An Unfortunate Accident

Oops! I accidentally broke part of some old audio equipment that is still viable for today’s use. People recycle them all the time to save money, so why not repair it myself. Why spend a ton on a professional with knowledge of outdated gear. I could borrow a welder to do the necessary work. The problem is: I don’t know how to weld. Small detail.

An unfortunate accident turned into a big ordeal. I need to find someone to demonstrate the basics for me. At least the welder is designed for beginners so I won’t be too intimidated. I could look up instructions online, but I would prefer to watch the process in person. If I am stupid enough to manhandle the speaker on a metal stand, I will have to be smart enough to fix it. Metal is the fodder of welding, so I am thinking along the right lines.

If I prevail, I can use the speakers as backup, start a new system, give it away to a good cause, or sell it for a bit of profit. I don’t want to ship it, so eBay is out of the question. I would have to find a suitable box of just the perfect proportions, seal it, and then take it to the post office. The shipping will cut into the sales price. I don’t have “people” to do things for me; I have to fend for myself.

So I am off to a welding demonstration given by the local high school shop teacher. He has the requisite type of machine. Most professionals who work in the construction industry have a top grade tool. I arrive just after the last student has gone home. He puts on his welding helmet with face shield and takes the beginner’s welder off the shelf. “What would you like to see?” he asks. “Welding.” Duh! Of course. He smiles.

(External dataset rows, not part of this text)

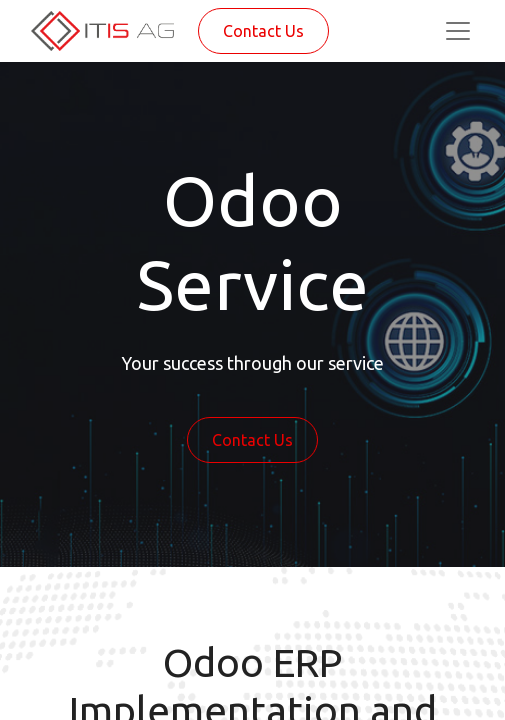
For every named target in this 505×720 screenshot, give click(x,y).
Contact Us (263, 31)
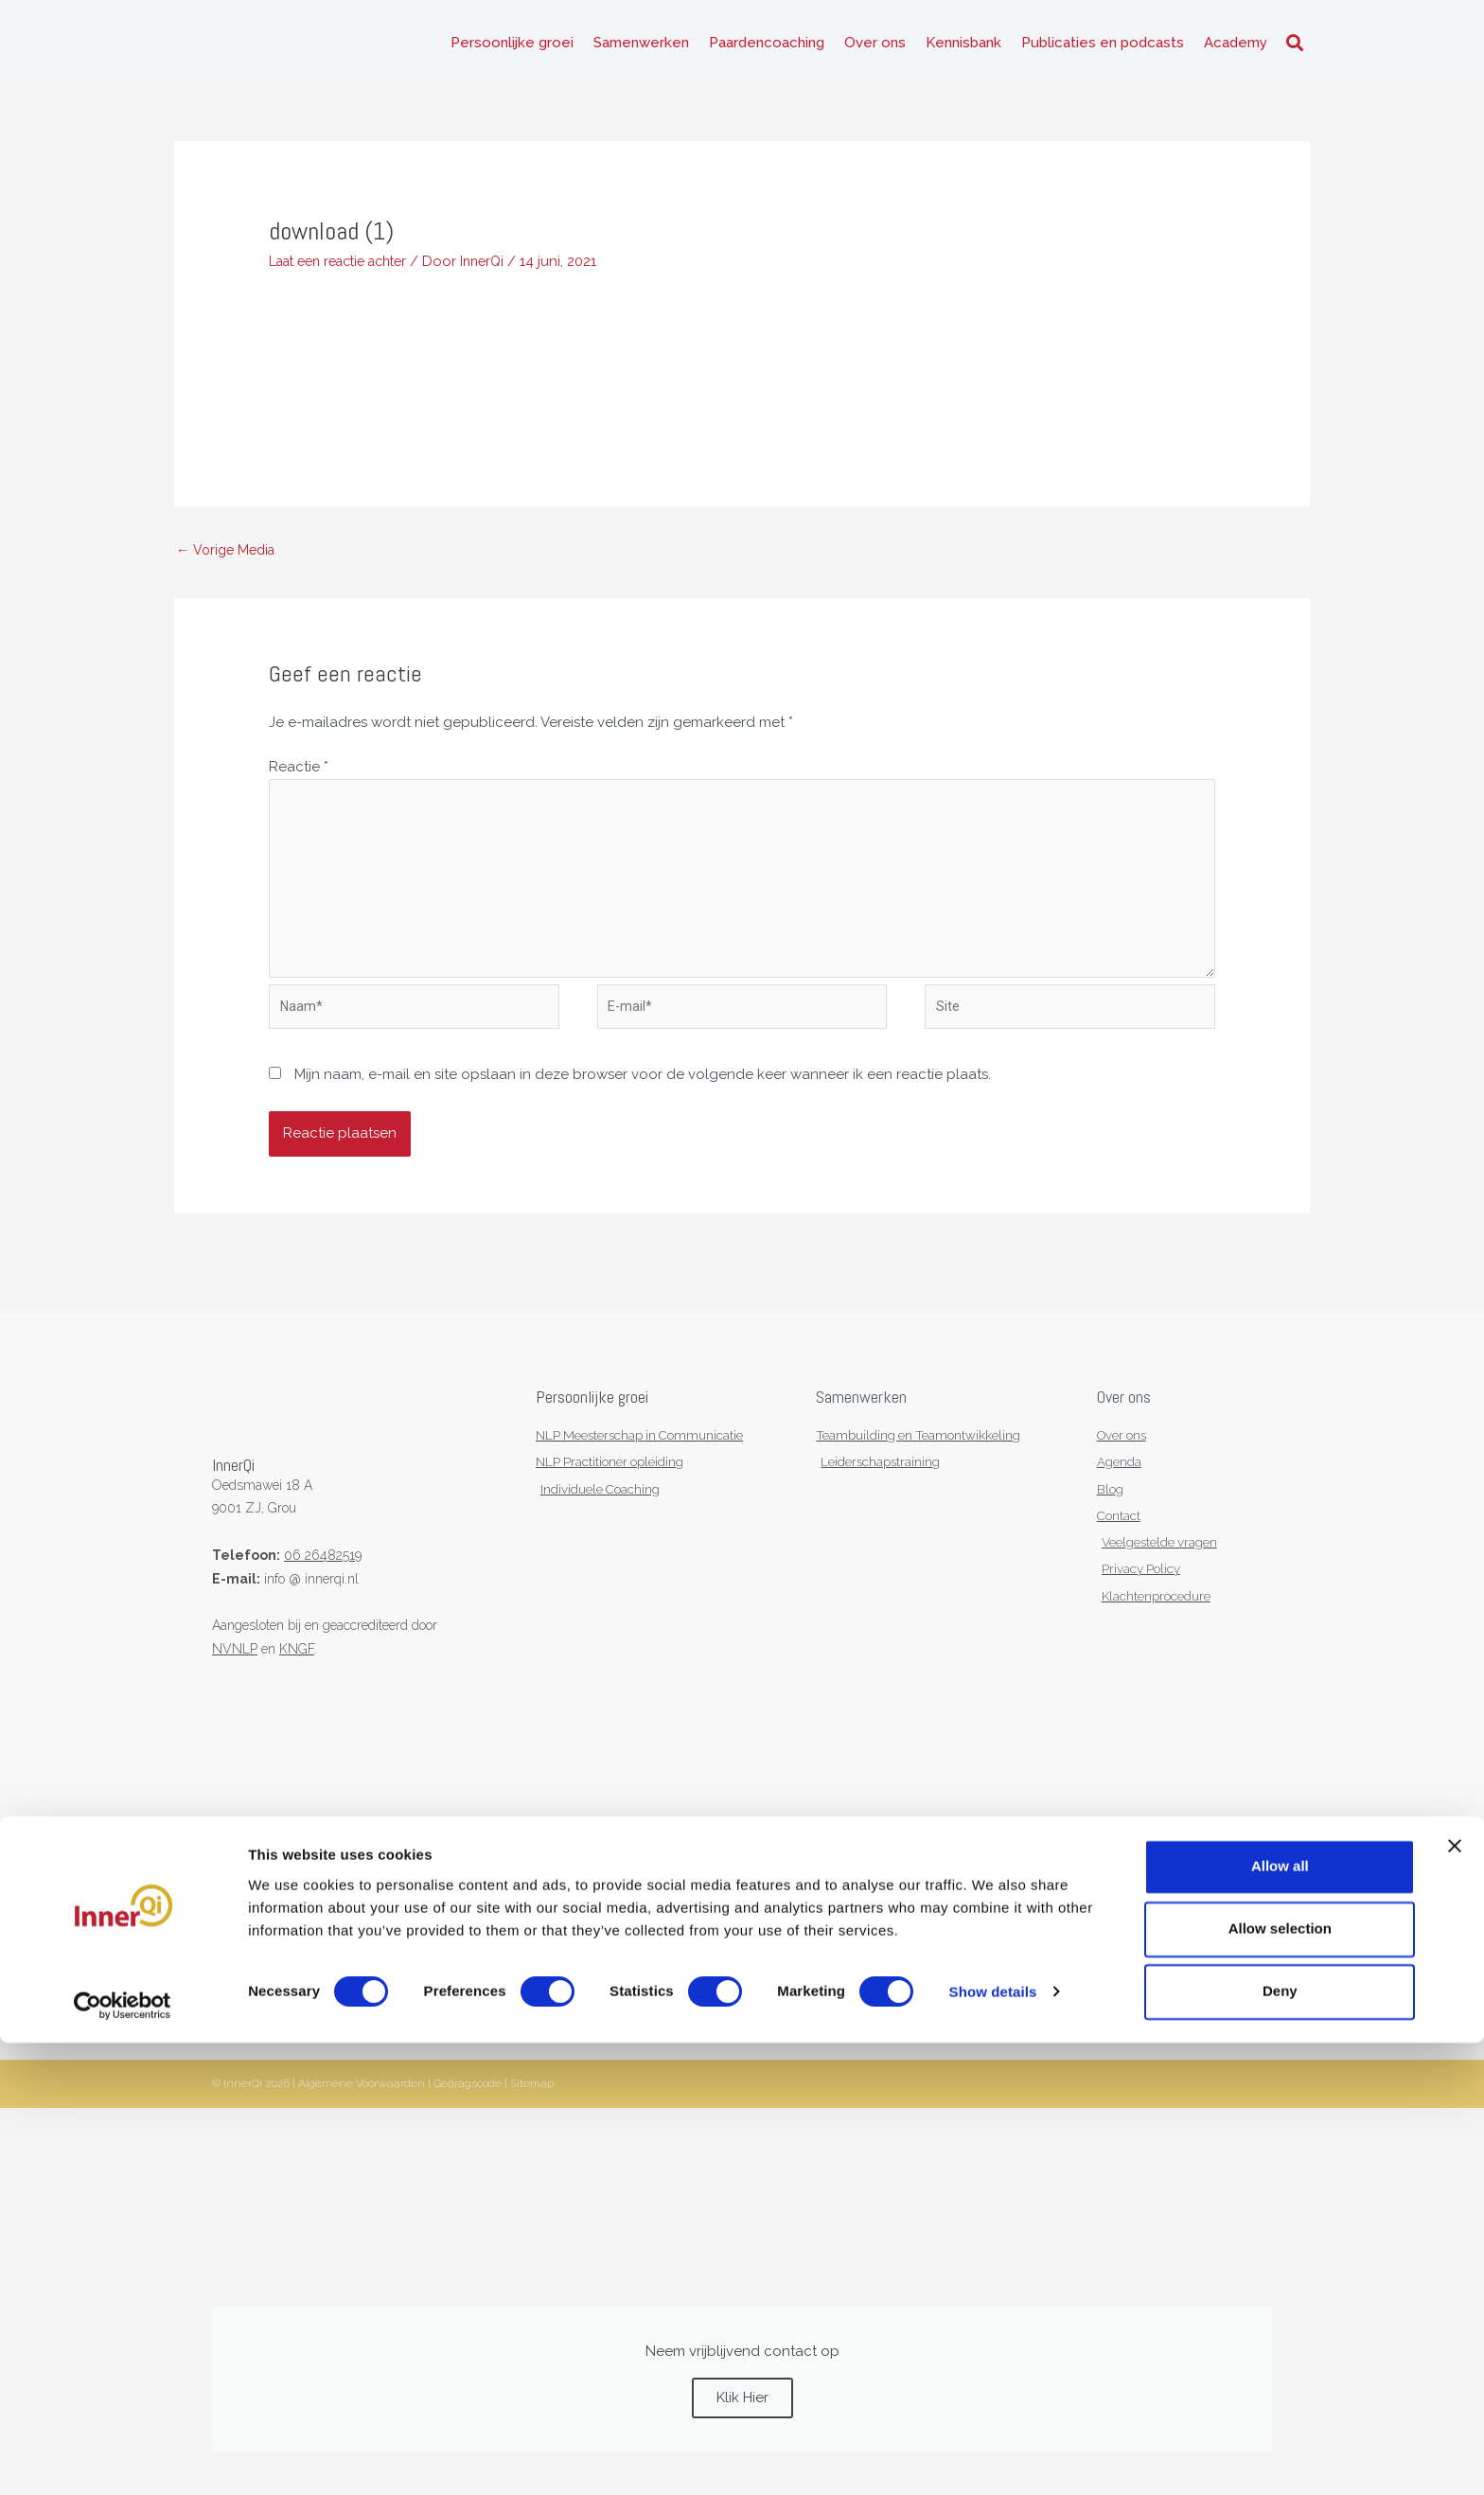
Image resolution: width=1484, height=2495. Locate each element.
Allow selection (1280, 2381)
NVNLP (234, 1675)
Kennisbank (963, 47)
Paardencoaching (766, 47)
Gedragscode (467, 2118)
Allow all (1280, 2318)
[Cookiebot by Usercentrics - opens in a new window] (122, 2458)
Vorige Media (228, 560)
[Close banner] (1454, 2298)
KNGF (296, 1675)
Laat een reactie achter (347, 270)
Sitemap (532, 2118)
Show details (993, 2444)
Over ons (875, 47)
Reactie (298, 778)
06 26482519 (323, 1581)
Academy (1235, 47)
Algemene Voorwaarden (361, 2118)
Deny (1280, 2443)
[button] (1294, 47)
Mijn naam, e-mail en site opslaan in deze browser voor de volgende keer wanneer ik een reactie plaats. (642, 1101)
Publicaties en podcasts (1102, 47)
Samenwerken (641, 47)
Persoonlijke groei (512, 47)
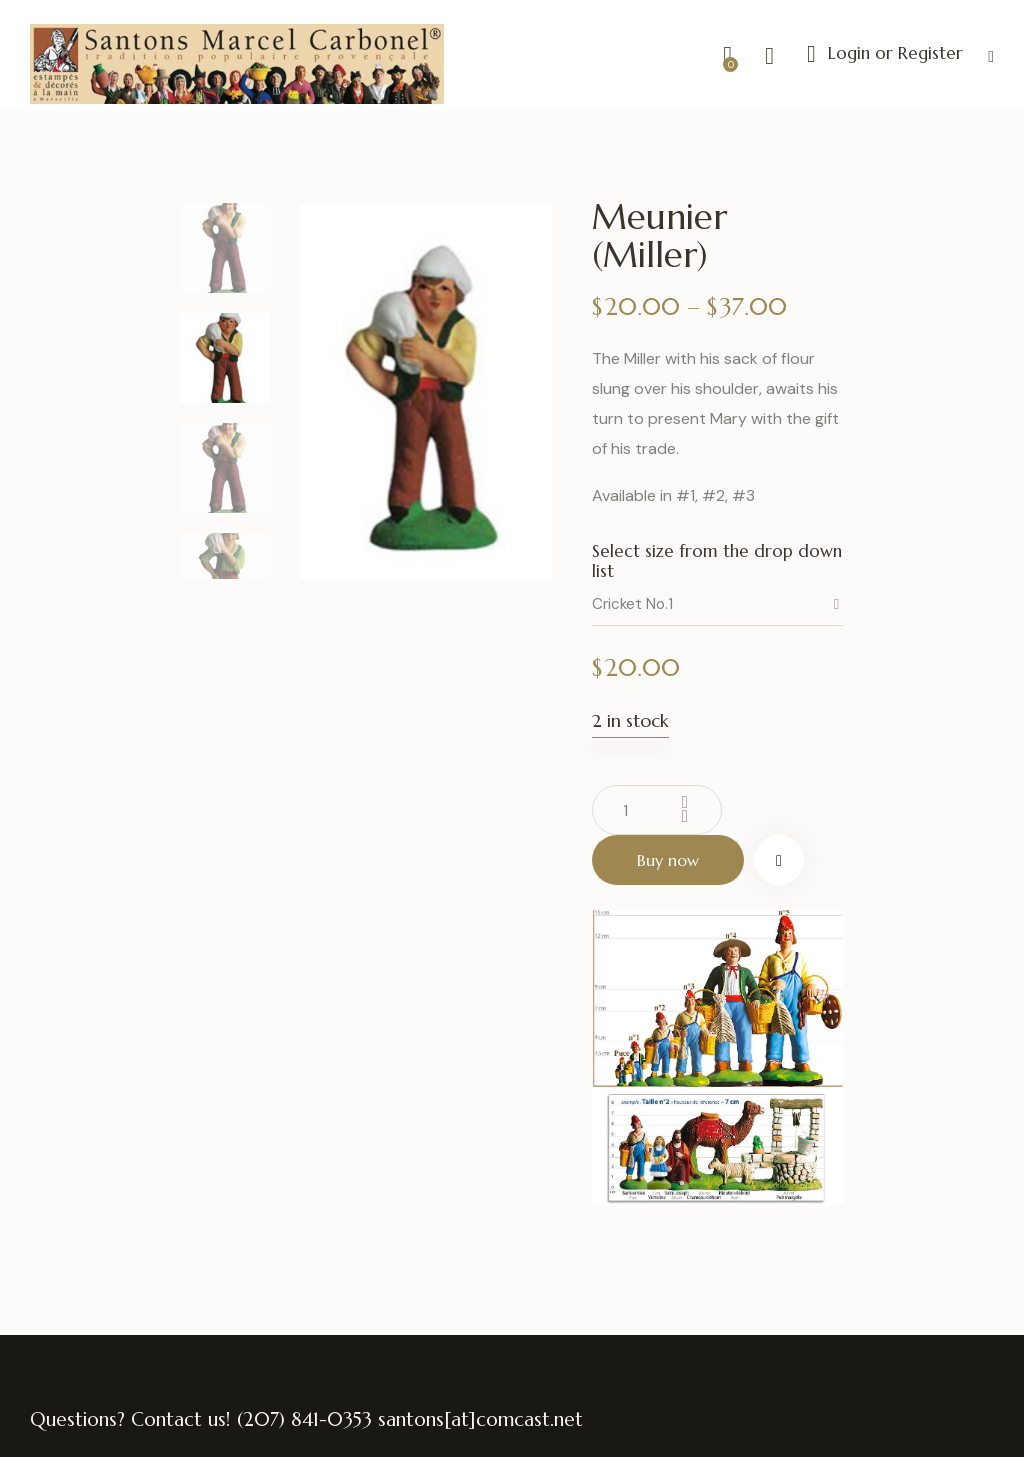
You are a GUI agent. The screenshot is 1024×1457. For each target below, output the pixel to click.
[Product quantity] (657, 810)
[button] (991, 55)
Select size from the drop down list (717, 561)
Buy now (668, 860)
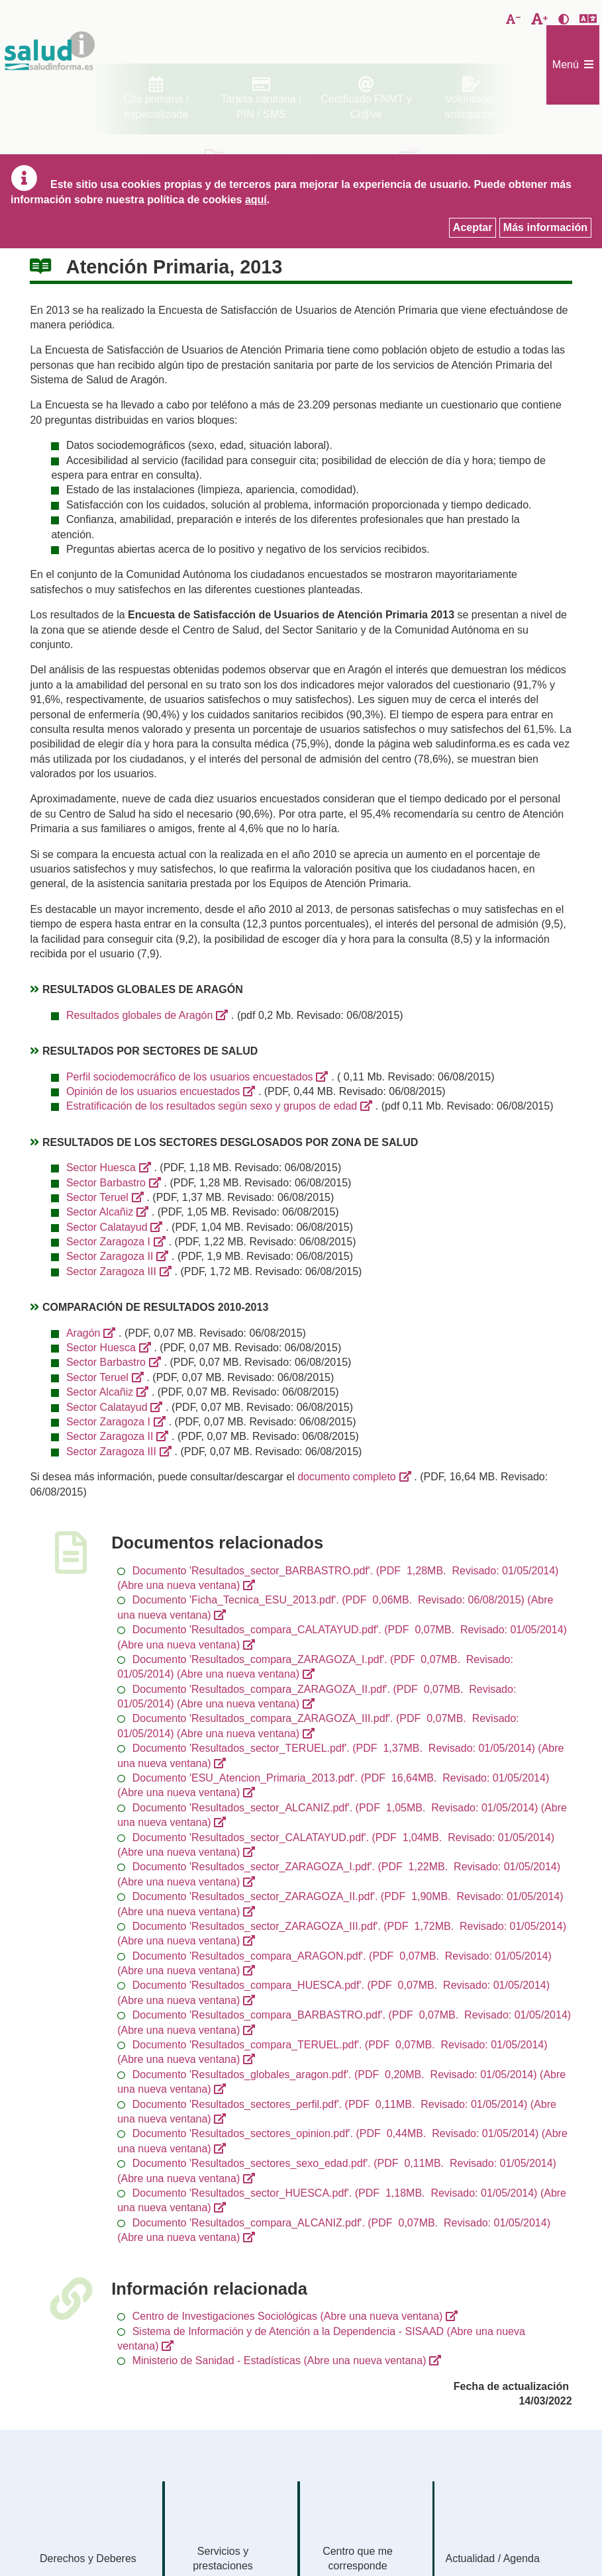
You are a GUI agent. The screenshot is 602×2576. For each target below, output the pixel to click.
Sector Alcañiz (99, 1211)
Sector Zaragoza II (110, 1256)
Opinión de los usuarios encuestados (153, 1091)
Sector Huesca (101, 1167)
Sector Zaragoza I (108, 1241)
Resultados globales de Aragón (139, 1015)
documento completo (346, 1476)
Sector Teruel (97, 1197)
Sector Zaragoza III (111, 1271)
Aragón (83, 1333)
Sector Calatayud (107, 1227)
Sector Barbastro (106, 1182)
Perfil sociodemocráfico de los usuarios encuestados (189, 1076)
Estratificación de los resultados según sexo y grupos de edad (211, 1106)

He then takes a metal rod and a piece that looks like some kind of bracket and puts them on the work table. “Stand back,” he warns. “This is arc welding, my friend.” It is a process of and joining metal parts by means of electrically generated heat. “Got it,” I piped in. “You are going to see SMAW or stick welding, great for beginners as it is fairly easy to learn. I nodded.

After the demonstration, I felt more confident about my ability to do a simple no-brainer job. “Do it in the garage and wear a helmet and gloves. “Hey, I will give you a student set if you return it.” “Absolute, by tomorrow.” I left with gear in hand. I went right home to the garage and set everything up, just like he had demonstrated. I inhaled a deep breath and turned the welder on. I made sure there were no flammable materials nearby. I set the welder to match the metal thickness and electrode diameter. The shop teacher had selected the right one.

I set the joint for a firm connection and proceeded to weld the pieces together. I tapped the metal and pulled it away. It is like striking a match. I immediately saw a small pool of molten metal. Maintaining a constant arc length, I moved it toward the end of the metal. Now it was time to stop. I pulled the electrode back, waited a few seconds for the metal to cool, and inspected my work. Wow! It was perfect.